Civio : faire appel à la justice pour obtenir le code source d’un logiciel de décision automatisée
En 2009, en pleine crise économique, le gouvernement espagnol adoptait une loi subventionnant les factures d’électricité de presque 5 millions de foyers pauvres. En 2018, des critères plus stricts ont été introduits et la candidature de plus d’un demi-million d’Espagnols a depuis lors été rejetée. Le coupable, pour beaucoup d’entre eux, portait le nom de “BOSCO”. Ce logiciel, géré par le ministère de la Transition écologique, examine les demandes d’aides sociales et décide seul d’accorder ou non les allocations. L’association médiatique à but non-lucratif Civio, basée à Madrid et membre du Réseau-DESC, a largement documenté l’incapacité de BOSCO à examiner chaque dossier, et a demandé au ministère d’obtenir le code source de ce dernier.
Après plusieurs renvois en appel entre le Conseil pour la transparence et la bonne gouvernance, l’autorité espagnole pour la liberté d’information, et la Cour Suprême, qui avait statué contre le partage du code source en 2021, l’affaire a désormais été portée devant l’Audiencia Nacional, la Cour de cassation espagnole.

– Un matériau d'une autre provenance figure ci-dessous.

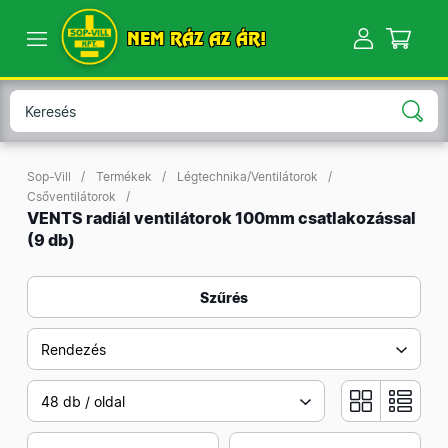
NEM RÁZ AZ ÁR!
Sop-Vill
Termékek
Légtechnika/Ventilátorok
Csőventilátorok
VENTS radiál ventilátorok 100mm csatlakozással
(9 db)
Szűrés
Rendezés
48 db / oldal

L’avis juridique soumis à la Cour constitutionnelle par le Réseau-DESC sera enrichi dans les semaines qui suivent par un projet sur lequel travaille Biljana Đorđević : “Si au moins 25 députés soumettent une demande à la Cour constitutionnelle, cette dernière est obligée de statuer sur l’affaire soulevée”, explique-t-elle. “Malheureusement, aucun délai n’est établi. Ainsi, la Cour pourrait décider d’ajourner le rendu d’une décision à l’infini. Nous pouvons seulement nous servir de l’instrument juridique dont nous disposons. L'important aujourd’hui est de maintenir l’attention sur ce problème”. La crainte de Đorđević, c’est que l le registre central ne serve à l’avenir de tremplin pour de futures formes de discrimination et d’exclusion.